---------- Supplied records
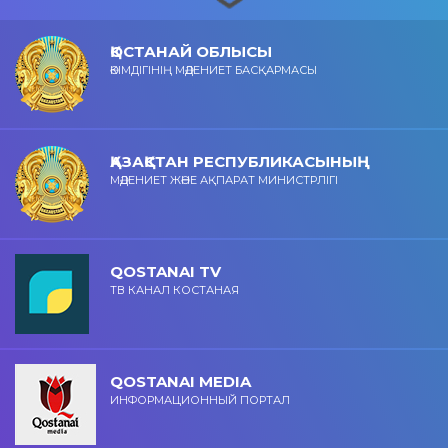
ҚОСТАНАЙ ОБЛЫСЫ
ӘКІМДІГІНІҢ МӘДЕНИЕТ БАСҚАРМАСЫ
ҚАЗАҚСТАН РЕСПУБЛИКАСЫНЫҢ
МӘДЕНИЕТ ЖӘНЕ АҚПАРАТ МИНИСТРЛІГІ
QOSTANAI TV
ТВ КАНАЛ КОСТАНАЯ
QOSTANAI MEDIA
ИНФОРМАЦИОННЫЙ ПОРТАЛ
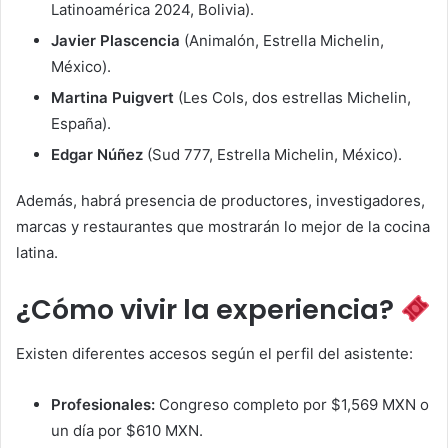
Latinoamérica 2024, Bolivia).
Javier Plascencia
(Animalón, Estrella Michelin,
México).
Martina Puigvert
(Les Cols, dos estrellas Michelin,
España).
Edgar Núñez
(Sud 777, Estrella Michelin, México).
Además, habrá presencia de productores, investigadores,
marcas y restaurantes que mostrarán lo mejor de la cocina
latina.
¿Cómo vivir la experiencia?
Existen diferentes accesos según el perfil del asistente:
Profesionales:
Congreso completo por $1,569 MXN o
un día por $610 MXN.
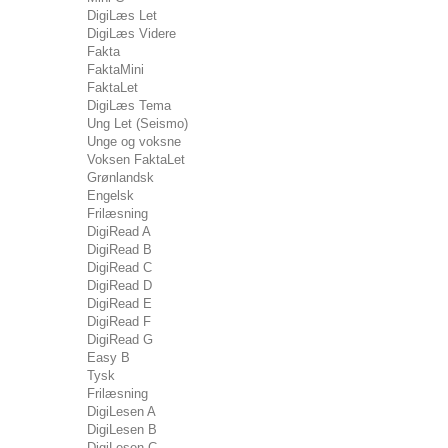
DigiLæs Let
DigiLæs Videre
Fakta
FaktaMini
FaktaLet
DigiLæs Tema
Ung Let (Seismo)
Unge og voksne
Voksen FaktaLet
Grønlandsk
Engelsk
Frilæsning
DigiRead A
DigiRead B
DigiRead C
DigiRead D
DigiRead E
DigiRead F
DigiRead G
Easy B
Tysk
Frilæsning
DigiLesen A
DigiLesen B
DigiLesen C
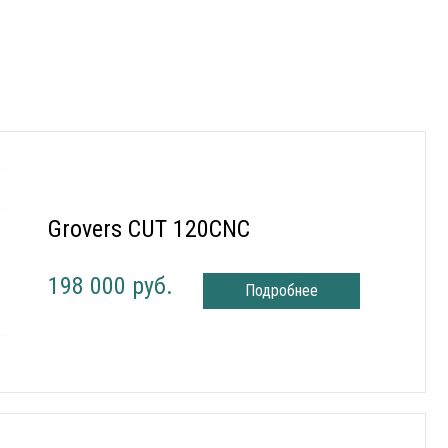
Grovers CUT 120CNC
198 000 руб.
Подробнее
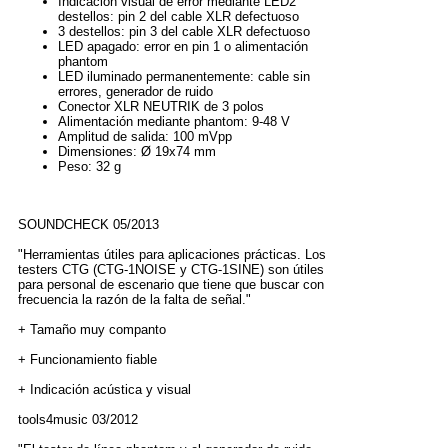
Indicación visual de error mediante LED2
destellos: pin 2 del cable XLR defectuoso
3 destellos: pin 3 del cable XLR defectuoso
LED apagado: error en pin 1 o alimentación
phantom
LED iluminado permanentemente: cable sin
errores, generador de ruido
Conector XLR NEUTRIK de 3 polos
Alimentación mediante phantom: 9-48 V
Amplitud de salida: 100 mVpp
Dimensiones: Ø 19x74 mm
Peso: 32 g
SOUNDCHECK 05/2013
"Herramientas útiles para aplicaciones prácticas. Los
testers CTG (CTG-1NOISE y CTG-1SINE) son útiles
para personal de escenario que tiene que buscar con
frecuencia la razón de la falta de señal."
+ Tamaño muy companto
+ Funcionamiento fiable
+ Indicación acústica y visual
tools4music 03/2012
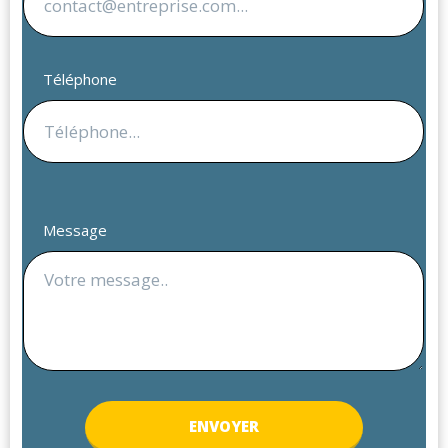
Téléphone
Message
ENV
OYER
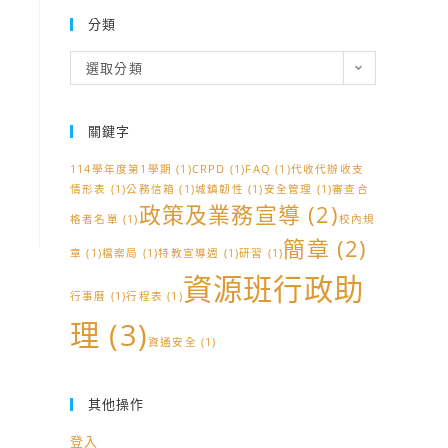
分類
分
選取分類
類
關鍵字
114學年度第1學期
(1)
CRPD
(1)
FAQ
(1)
代收代辦收支
情形表
(1)
公務信箱
(1)
城鎮韌性
(1)
安全管理
(1)
審查合
政策及業務宣導
(2)
格者名單
(1)
校內規
簡章
(2)
章
(1)
檔案局
(1)
特教宣導週
(1)
研習
(1)
資源班行政助
行事曆
(1)
行程表
(1)
理
(3)
資通安全
(1)
其他操作
登入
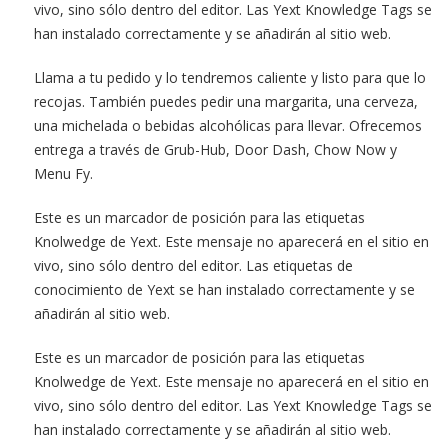
vivo, sino sólo dentro del editor. Las Yext Knowledge Tags se
han instalado correctamente y se añadirán al sitio web.
Llama a tu pedido y lo tendremos caliente y listo para que lo
recojas. También puedes pedir una margarita, una cerveza,
una michelada o bebidas alcohólicas para llevar. Ofrecemos
entrega a través de Grub-Hub, Door Dash, Chow Now y
Menu Fy.
Este es un marcador de posición para las etiquetas
Knolwedge de Yext. Este mensaje no aparecerá en el sitio en
vivo, sino sólo dentro del editor. Las etiquetas de
conocimiento de Yext se han instalado correctamente y se
añadirán al sitio web.
Este es un marcador de posición para las etiquetas
Knolwedge de Yext. Este mensaje no aparecerá en el sitio en
vivo, sino sólo dentro del editor. Las Yext Knowledge Tags se
han instalado correctamente y se añadirán al sitio web.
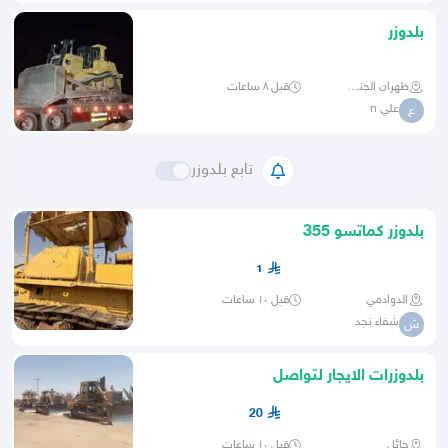
بلدوزر
ظهران الجنوب
قبل ٨ ساعات
علي n
ع
تابع بلدوزر
بلدوزر كماتسو 355
1
الدوادمي
قبل ١٠ ساعات
شفاء نجد
ش
بلدوزرات الايجار لتواصل
20
حائل
قبل ١٠ ساعات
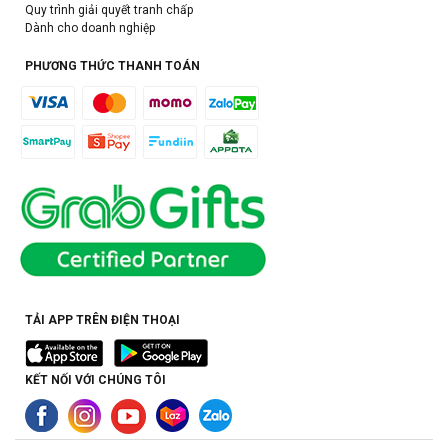
Quy trình giải quyết tranh chấp
Dành cho doanh nghiệp
PHƯƠNG THỨC THANH TOÁN
TẢI APP TRÊN ĐIỆN THOẠI
KẾT NỐI VỚI CHÚNG TÔI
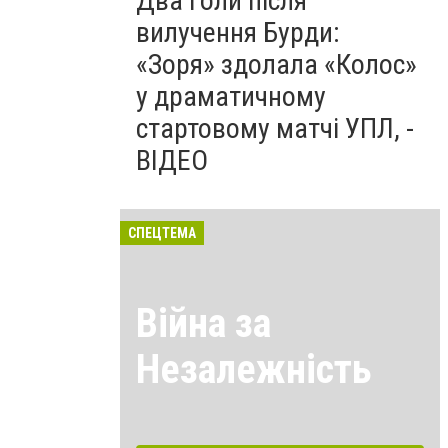
Два голи після
вилучення Бурди:
«Зоря» здолала «Колос»
у драматичному
стартовому матчі УПЛ, -
ВІДЕО
СПЕЦТЕМА
Війна за
Незалежність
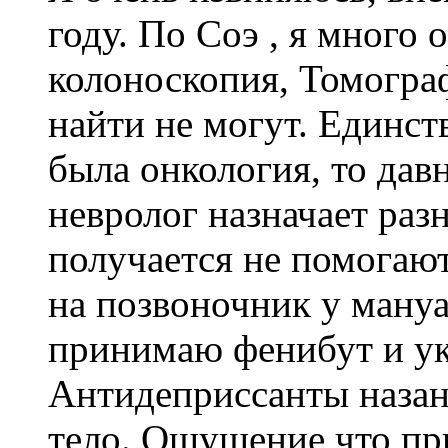
году. По Соэ , я много 
колоноскопия, Томограф
найти не могут. Единст
была онкология, то дав
невролог назначает раз
получается не помогают
на позвоночник у мануа
принимаю фенибут и у
Антидеприссанты назанч
тело. Ощущение что при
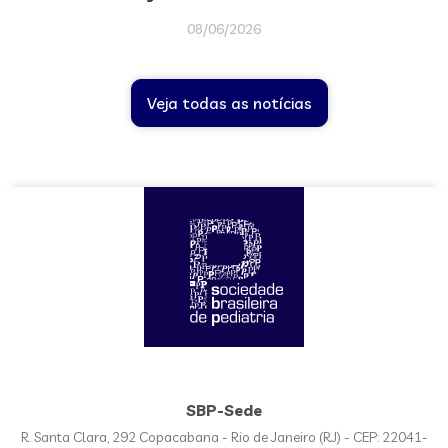
08/06/2026
Veja todas as notícias
SBP-Sede
R. Santa Clara, 292 Copacabana - Rio de Janeiro (RJ) - CEP: 22041-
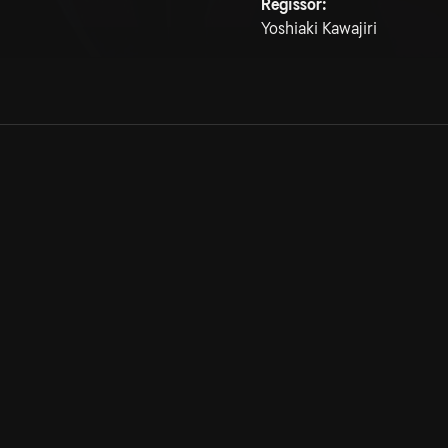
Regissör:
Yoshiaki Kawajiri
Allmänna villkor
Kun
Integritetspolicy
Pre
Cookiepolicy
Kon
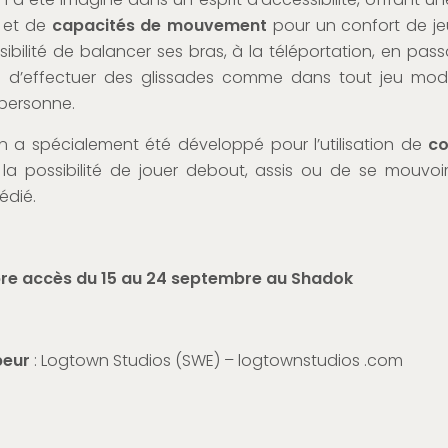
s et de
capacités de mouvement
pour un confort de je
sibilité de balancer ses bras, à la téléportation, en pass
ité d’effectuer des glissades comme dans tout jeu mod
personne.
 a spécialement été développé pour l’utilisation de
co
 la possibilité de jouer debout, assis ou de se mouvo
édié.
ibre accès du 15 au 24 septembre au Shadok
peur
: Logtown Studios (SWE) – logtownstudios .com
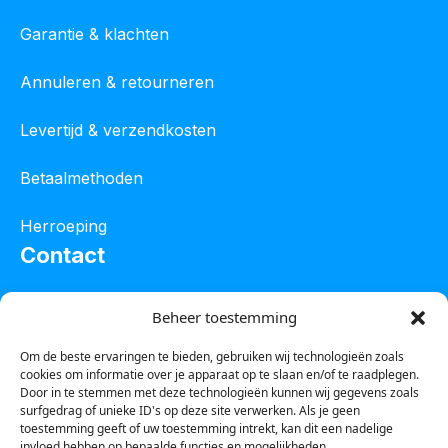
Garantie & klachten
Annuleren & retourneren
Levertijd & verzendkosten
Betaalmethoden
Herroeping
Contact
Oostelijke industrieweg 4C
Beheer toestemming
8801 JW Franeker
Om de beste ervaringen te bieden, gebruiken wij technologieën zoals
cookies om informatie over je apparaat op te slaan en/of te raadplegen.
Tel :
0850601800
Door in te stemmen met deze technologieën kunnen wij gegevens zoals
surfgedrag of unieke ID's op deze site verwerken. Als je geen
Whatsapp : 0623388306
toestemming geeft of uw toestemming intrekt, kan dit een nadelige
invloed hebben op bepaalde functies en mogelijkheden.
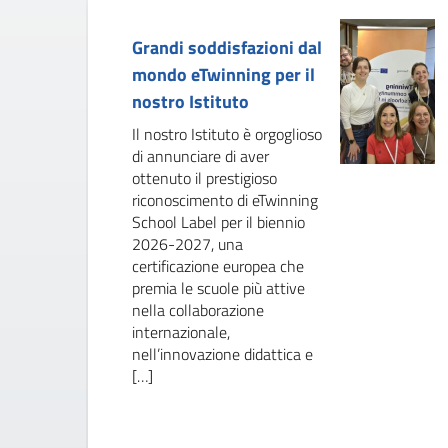
Grandi soddisfazioni dal
mondo eTwinning per il
nostro Istituto
Il nostro Istituto è orgoglioso
di annunciare di aver
ottenuto il prestigioso
riconoscimento di eTwinning
School Label per il biennio
2026-2027, una
certificazione europea che
premia le scuole più attive
nella collaborazione
internazionale,
nell’innovazione didattica e
[…]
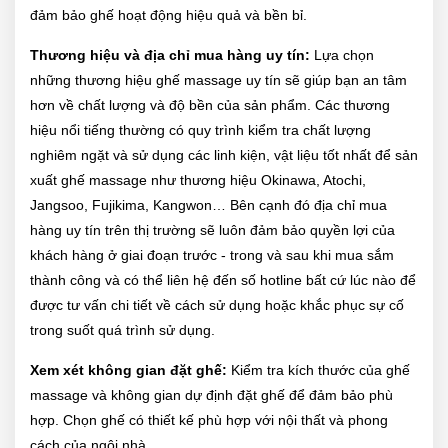
đảm bảo ghế hoạt động hiệu quả và bền bỉ.
Thương hiệu và địa chỉ mua hàng uy tín:
Lựa chọn
những thương hiệu ghế massage uy tín sẽ giúp bạn an tâm
hơn về chất lượng và độ bền của sản phẩm. Các thương
hiệu nổi tiếng thường có quy trình kiểm tra chất lượng
nghiêm ngặt và sử dụng các linh kiện, vật liệu tốt nhất để sản
xuất ghế massage như thương hiệu Okinawa, Atochi,
Jangsoo, Fujikima, Kangwon… Bên cạnh đó địa chỉ mua
hàng uy tín trên thị trường sẽ luôn đảm bảo quyền lợi của
khách hàng ở giai đoạn trước - trong và sau khi mua sắm
thành công và có thể liên hệ đến số hotline bất cứ lúc nào để
được tư vấn chi tiết về cách sử dụng hoặc khắc phục sự cố
trong suốt quá trình sử dụng.
Xem xét không gian đặt ghế:
Kiểm tra kích thước của ghế
massage và không gian dự định đặt ghế để đảm bảo phù
hợp. Chọn ghế có thiết kế phù hợp với nội thất và phong
cách của ngôi nhà.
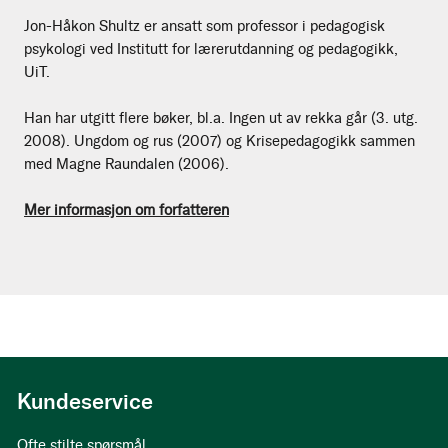
Jon-Håkon Shultz er ansatt som professor i pedagogisk
psykologi ved Institutt for lærerutdanning og pedagogikk,
UiT.
Han har utgitt flere bøker, bl.a. Ingen ut av rekka går (3. utg.
2008). Ungdom og rus (2007) og Krisepedagogikk sammen
med Magne Raundalen (2006).
Mer informasjon om forfatteren
Kundeservice
Ofte stilte spørsmål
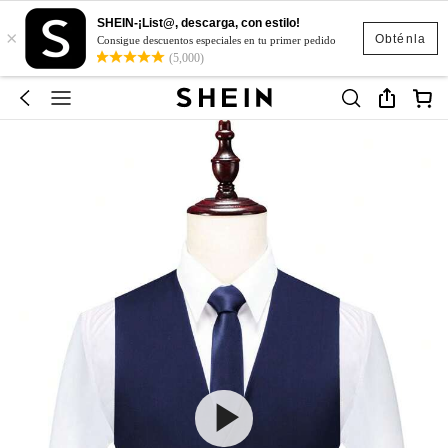
SHEIN-¡List@, descarga, con estilo!
×
Obténla
Consigue descuentos especiales en tu primer pedido
(5,000)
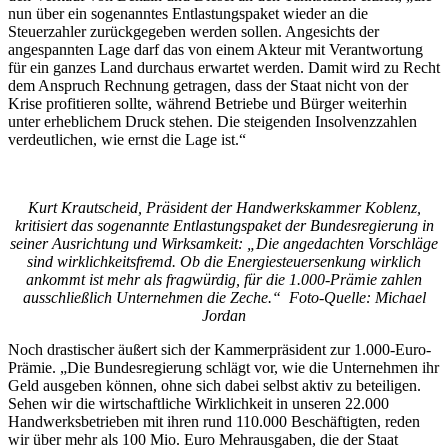
nun über ein sogenanntes Entlastungspaket wieder an die
Steuerzahler zurückgegeben werden sollen. Angesichts der
angespannten Lage darf das von einem Akteur mit Verantwortung
für ein ganzes Land durchaus erwartet werden. Damit wird zu Recht
dem Anspruch Rechnung getragen, dass der Staat nicht von der
Krise profitieren sollte, während Betriebe und Bürger weiterhin
unter erheblichem Druck stehen. Die steigenden Insolvenzzahlen
verdeutlichen, wie ernst die Lage ist.“
Kurt Krautscheid, Präsident der Handwerkskammer Koblenz,
kritisiert das sogenannte Entlastungspaket der Bundesregierung in
seiner Ausrichtung und Wirksamkeit: „Die angedachten Vorschläge
sind wirklichkeitsfremd. Ob die Energiesteuersenkung wirklich
ankommt ist mehr als fragwürdig, für die 1.000-Prämie zahlen
ausschließlich Unternehmen die Zeche.“ Foto-Quelle: Michael
Jordan
Noch drastischer äußert sich der Kammerpräsident zur 1.000-Euro-
Prämie. „Die Bundesregierung schlägt vor, wie die Unternehmen ihr
Geld ausgeben können, ohne sich dabei selbst aktiv zu beteiligen.
Sehen wir die wirtschaftliche Wirklichkeit in unseren 22.000
Handwerksbetrieben mit ihren rund 110.000 Beschäftigten, reden
wir über mehr als 100 Mio. Euro Mehrausgaben, die der Staat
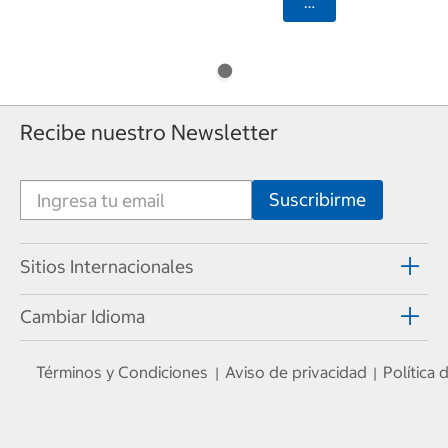
Seleccionar Código
Recibe nuestro Newsletter
Sitios Internacionales
Cambiar Idioma
Términos y Condiciones
Aviso de privacidad
Política
|
|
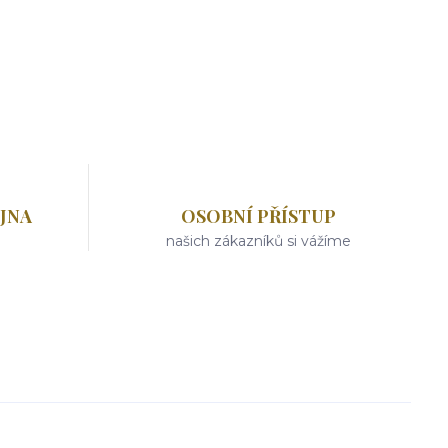
JNA
OSOBNÍ PŘÍSTUP
našich zákazníků si vážíme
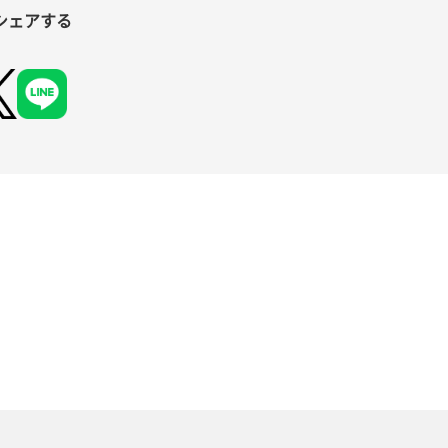
シェアする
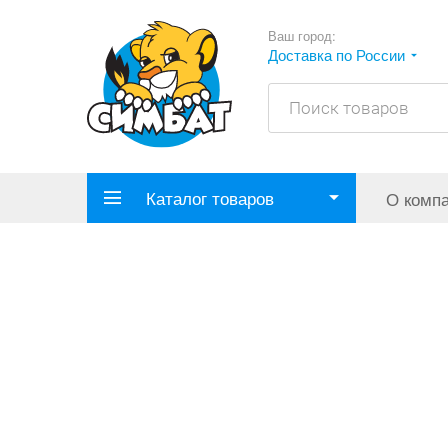
Ваш город:
Доставка по России
Каталог товаров
О комп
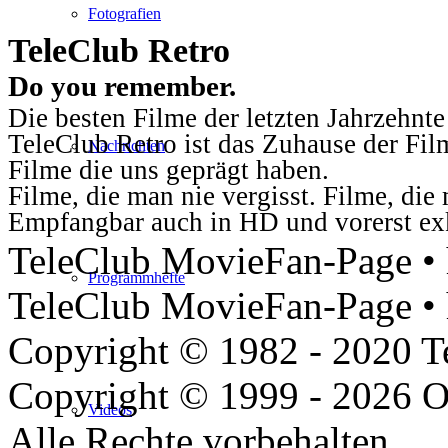
Fotografien
TeleClub Retro
Do you remember.
Die besten Filme der letzten Jahrzehnte
TeleClub Retro ist das Zuhause der Fil
Nachrichten
Filme die uns geprägt haben.
Filme, die man nie vergisst. Filme, di
Empfangbar auch in HD und vorerst ex
TeleClub MovieFan-Page • h
Programmhefte
TeleClub MovieFan-Page • 
Copyright © 1982 - 2020 
Copyright © 1999 - 2026 O
Videos
Alle Rechte vorbehalten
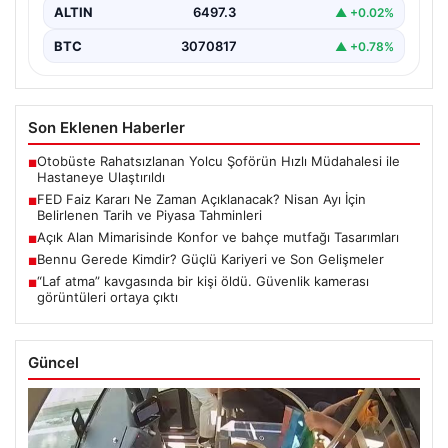
ALTIN
6497.3
▲ +0.02%
BTC
3070817
▲ +0.78%
Son Eklenen Haberler
Otobüste Rahatsızlanan Yolcu Şoförün Hızlı Müdahalesi ile
■
Hastaneye Ulaştırıldı
FED Faiz Kararı Ne Zaman Açıklanacak? Nisan Ayı İçin
■
Belirlenen Tarih ve Piyasa Tahminleri
Açık Alan Mimarisinde Konfor ve bahçe mutfağı Tasarımları
■
Bennu Gerede Kimdir? Güçlü Kariyeri ve Son Gelişmeler
■
“Laf atma” kavgasında bir kişi öldü. Güvenlik kamerası
■
görüntüleri ortaya çıktı
Güncel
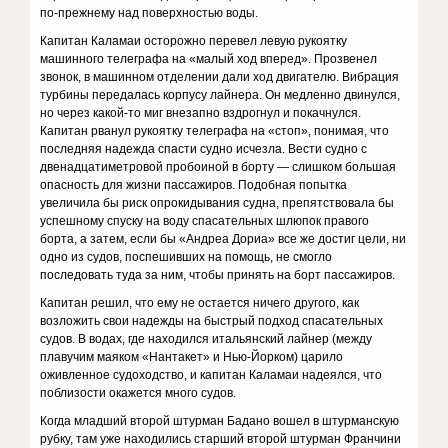
по-прежнему над поверхностью воды.
Капитан Каламаи осторожно перевел левую рукоятку
машинного телеграфа на «малый ход вперед». Прозвенел
звонок, в машинном отделении дали ход двигателю. Вибрация
турбины передалась корпусу лайнера. Он медленно двинулся,
но через какой-то миг внезапно вздрогнул и покачнулся.
Капитан рванул рукоятку телеграфа на «стоп», понимая, что
последняя надежда спасти судно исчезла. Вести судно с
двенадцатиметровой пробоиной в борту — слишком большая
опасность для жизни пассажиров. Подобная попытка
увеличила бы риск опрокидывания судна, препятствовала бы
успешному спуску на воду спасательных шлюпок правого
борта, а затем, если бы «Андреа Дориа» все же достиг цели, ни
одно из судов, поспешивших на помощь, не смогло
последовать туда за ним, чтобы принять на борт пассажиров.
Капитан решил, что ему не остается ничего другого, как
возложить свои надежды на быстрый подход спасательных
судов. В водах, где находился итальянский лайнер (между
плавучим маяком «Нантакет» и Нью-Йорком) царило
оживленное судоходство, и капитан Каламаи надеялся, что
поблизости окажется много судов.
Когда младший второй штурман Бадано вошел в штурманскую
рубку, там уже находились старший второй штурман Франчини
--------------------
**Your instructions**:
Tally every line of the data that holds the word "México" and write the count alone.

**Solution to the exercise**:
2